True, but still, what a sad loss.
And the losses just keep coming.
In late May, Stadium Lanes closed in West Duluth after being a fixture for league bowlers, families and others since 1960. Fifty-four years of history, just closed, gutted and gone. Poof. Like that, even if the now-abandoned building, in search of a new use, still stands.
Then, in July, the city announced plans to remove and memorialize the historic ski jumps at Chester Bowl. Olympians got their start there. Grand championships were held there, attracting thousands. Now, few seem to care whether the jumps are there or not.
"Seven years ago Duluth gave the Duluth Ski Club a chance to raise money and do something to preserve the jumps, and that effort never even got off the ground," said Dierckins, one of those tapped to help with the memorializing. "They have become dangerous, cannot be returned to usable ski jumps and would cost millions just to stabilize. ... It's a shame: I live in their shadow and ... will miss them."
Call the jumps a loss-in-progress, a status that can be shared with St. Peter's Catholic Church at 818 W. Third St. The Gothic-Romanesque style building opened in 1927 after being built by hand by Italian immigrant stonemasons, bricklayers and cement workers who donated their sweat and time. They were some of the same Italian immigrant stonemasons and others who built Enger Tower, retaining walls and other bluestone structures and foundations that still give Duluth so much of its unique look, feel and charm. Faced with mounting expenses and dwindling parishioners, the church celebrated its last Mass in October 2010. The building has been gutted of anything valuable since then and left to decay by the Catholic Diocese of Duluth. Demolition by neglect, though the final removal no doubt will be carried out by a bulldozer once the valuable land beneath the old church is sold.

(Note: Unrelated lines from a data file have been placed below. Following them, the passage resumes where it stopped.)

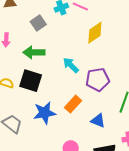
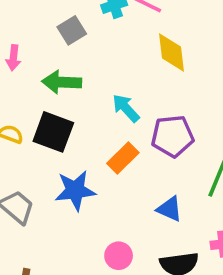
yellow diamond: (95, 33) -> (172, 53), turned -65
orange rectangle: (73, 104) -> (123, 158), moved

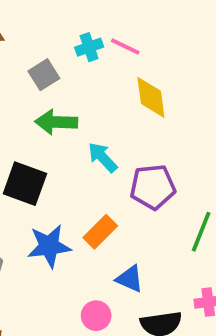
green arrow: (62, 82) -> (56, 122), moved
orange rectangle: (123, 158) -> (100, 232), moved
blue triangle: (170, 209) -> (130, 279), moved

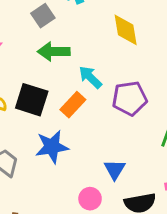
orange rectangle: (100, 232) -> (73, 105), moved
blue triangle: (130, 279) -> (115, 169), turned 40

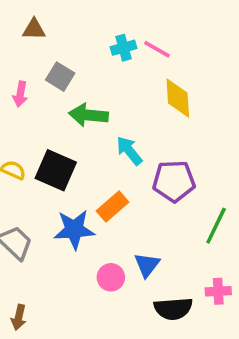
gray square: (43, 16) -> (60, 77), moved, turned -30
orange rectangle: (73, 105) -> (112, 207), moved
pink circle: (90, 199) -> (111, 277), moved

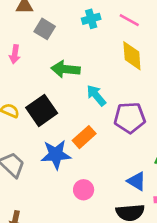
pink line: (157, 49) -> (129, 20), moved
gray square: (60, 77) -> (45, 29), moved
black square: (56, 170) -> (42, 110), turned 32
blue triangle: (147, 265) -> (137, 181), moved, turned -36

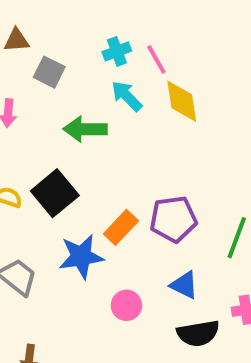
pink line: (129, 20) -> (156, 59), moved, turned 36
cyan arrow: (96, 95) -> (127, 96), moved
purple pentagon: (130, 118) -> (173, 219), moved
blue triangle: (137, 181) -> (184, 285), moved

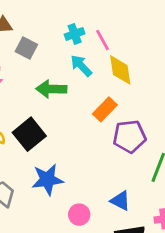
purple pentagon: (173, 219) -> (129, 136), moved
orange rectangle: (121, 227) -> (105, 109), moved

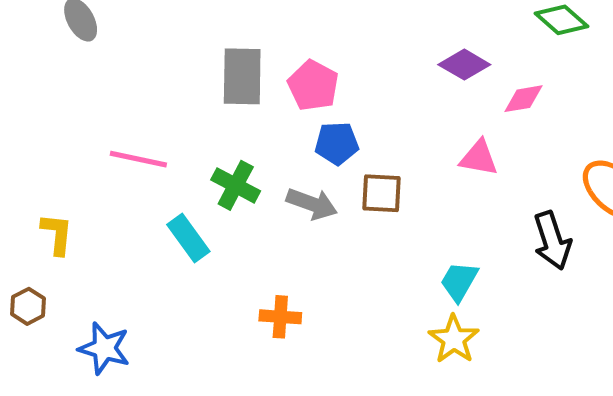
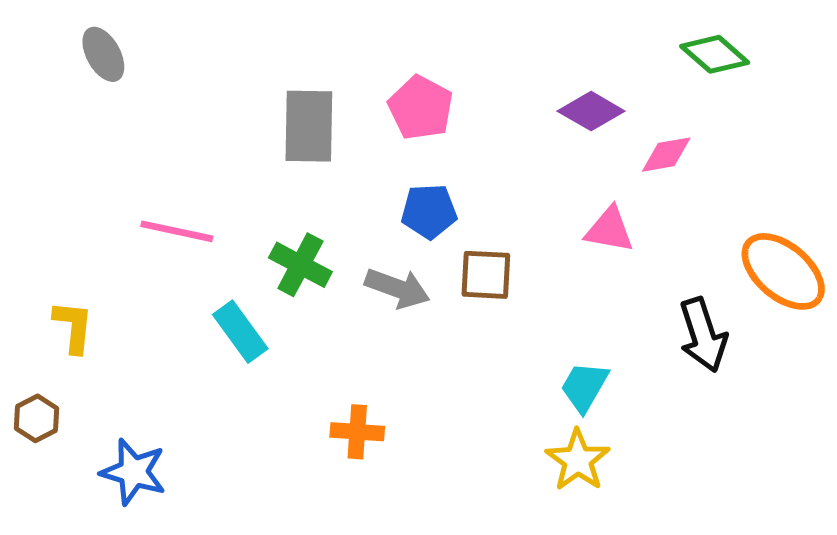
pink pentagon: (313, 86) -> (421, 108), moved

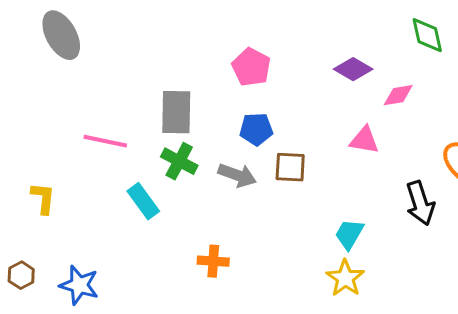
gray ellipse: (103, 54) -> (61, 35), size x1.5
green diamond: (715, 54) -> (427, 35), turned 36
gray rectangle: (309, 126) -> (176, 112), moved
brown hexagon: (37, 418) -> (21, 275), moved

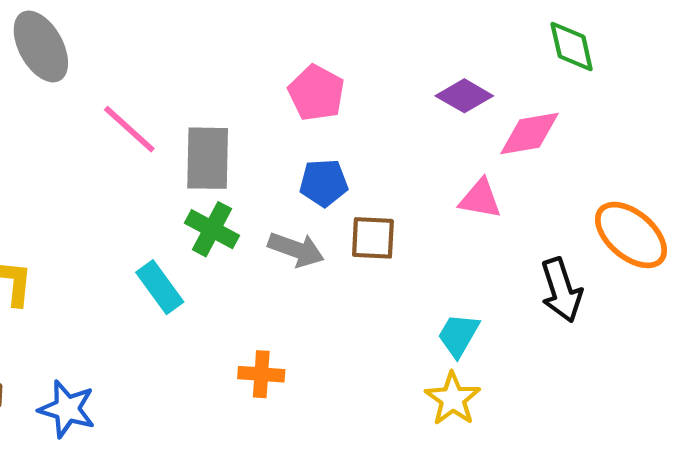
pink diamond: (398, 95) -> (530, 133), size x1.4
pink line: (105, 141) -> (129, 129), moved, turned 30

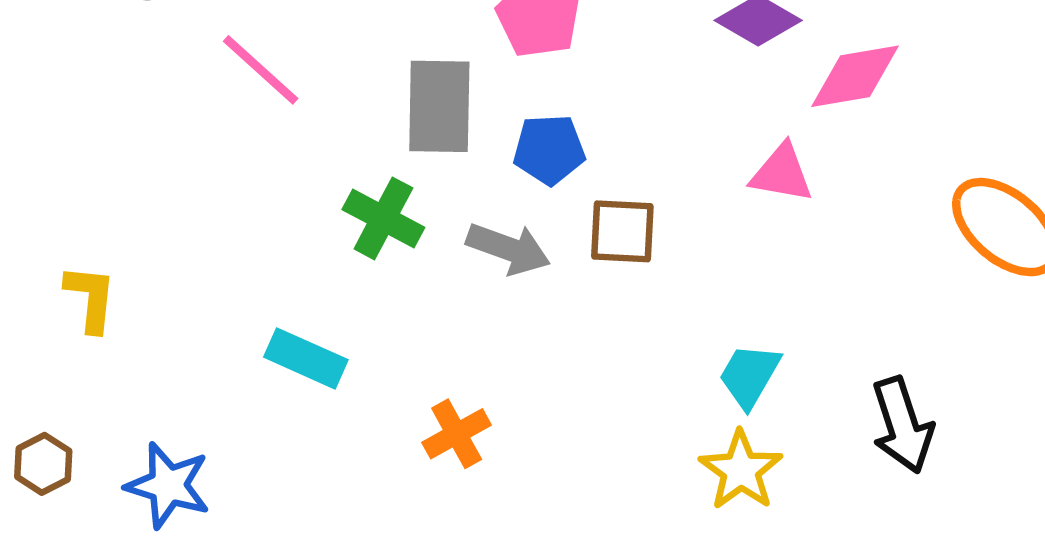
gray rectangle: (208, 158) -> (439, 106), moved
cyan rectangle: (160, 287) -> (306, 358), moved, turned -30
black arrow: (561, 290) -> (902, 425), moved
orange cross: (261, 374) -> (457, 434), turned -33

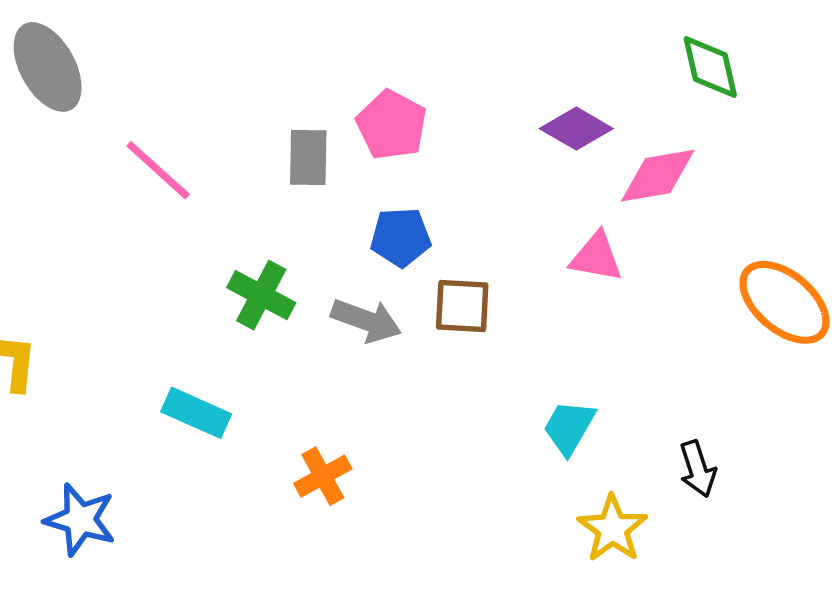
gray rectangle: (439, 106) -> (308, 158), moved, size x0.7
black arrow: (902, 425) -> (698, 469), size x0.7
yellow star: (741, 470) -> (612, 529), moved

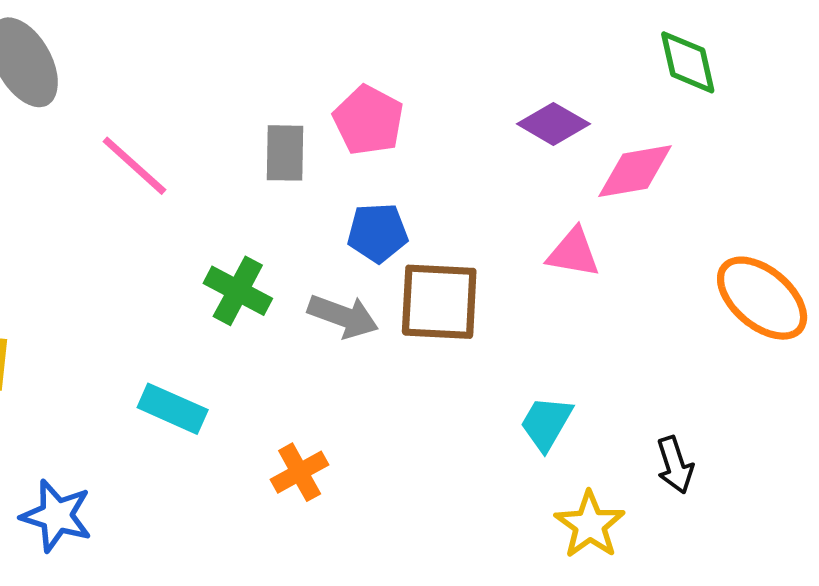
brown square: (462, 306) -> (439, 302), size x1.4

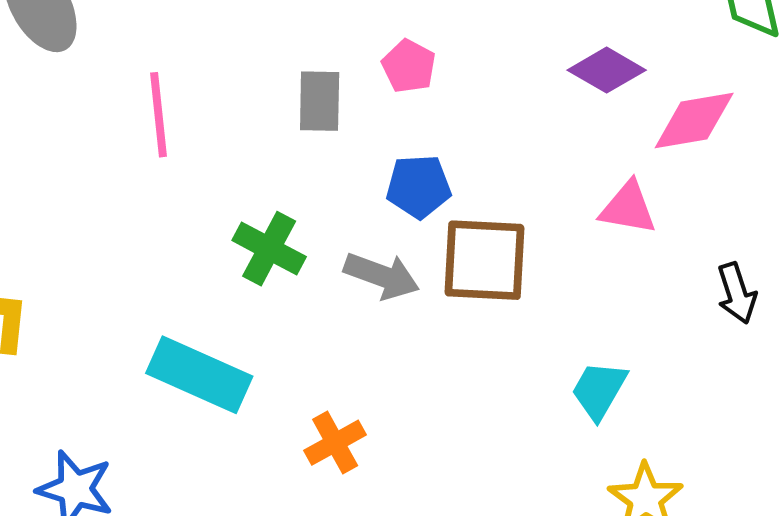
pink pentagon: (368, 120) -> (409, 66), size x0.7
pink line: (134, 166) -> (159, 115), turned 42
cyan rectangle: (173, 409) -> (199, 375), size x1.4
black arrow: (675, 465) -> (737, 293), moved

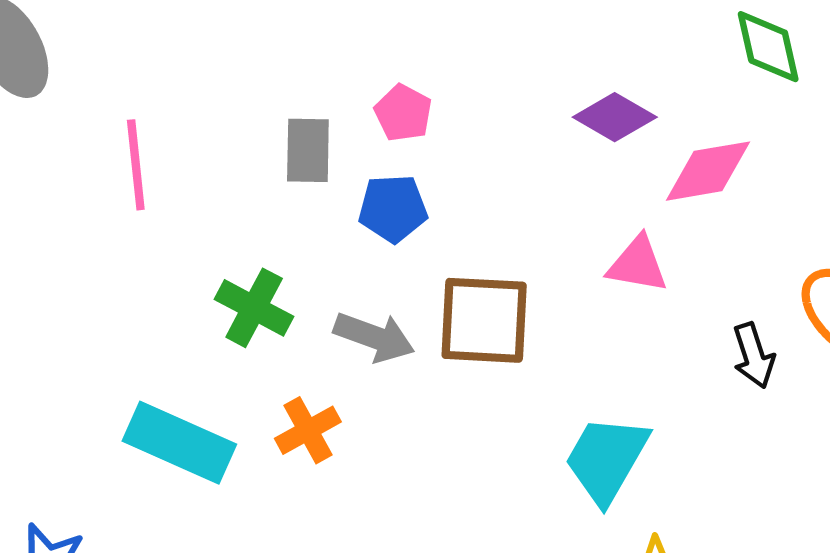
blue pentagon: (419, 186) -> (393, 208), moved
cyan trapezoid: (599, 390) -> (606, 459), size x1.4
orange cross: (335, 443) -> (308, 430), moved

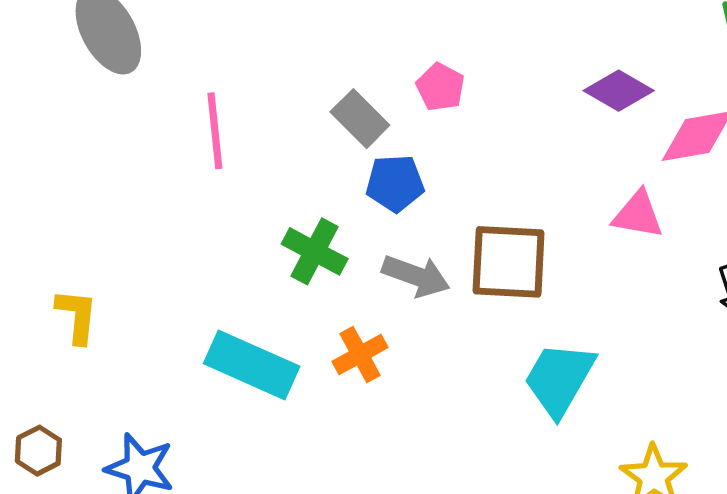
gray rectangle: (308, 150) -> (360, 119), turned -46
blue pentagon: (393, 208) -> (395, 183), moved
cyan trapezoid: (606, 459) -> (559, 379), moved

As much as I clearly love and respect history, especially local history, and the lessons it offers for plotting a successful future, I'm not trying to say here that all change is bad or that all out-with-the-old-and-in-with-the-new proposals should be opposed.
The history-rich but nondescript Palladio building, for example, is being replaced by a $70 million, 11-story office tower that'll serve as headquarters for Maurices. Duluth gets a new landmark, an upgrade to its skyline, and assurance the clothing giant that has called downtown Duluth home for nearly eight and a half decades isn't going anywhere. Win-win-win.
But I am saying we shouldn't just stand idly by when the bulldozers start rumbling. We're stewards of our landmark structures. Those remaining remnants of our rich past deserve to be preserved whenever possible and wherever it makes sense. No one wants to be too-soon forgotten.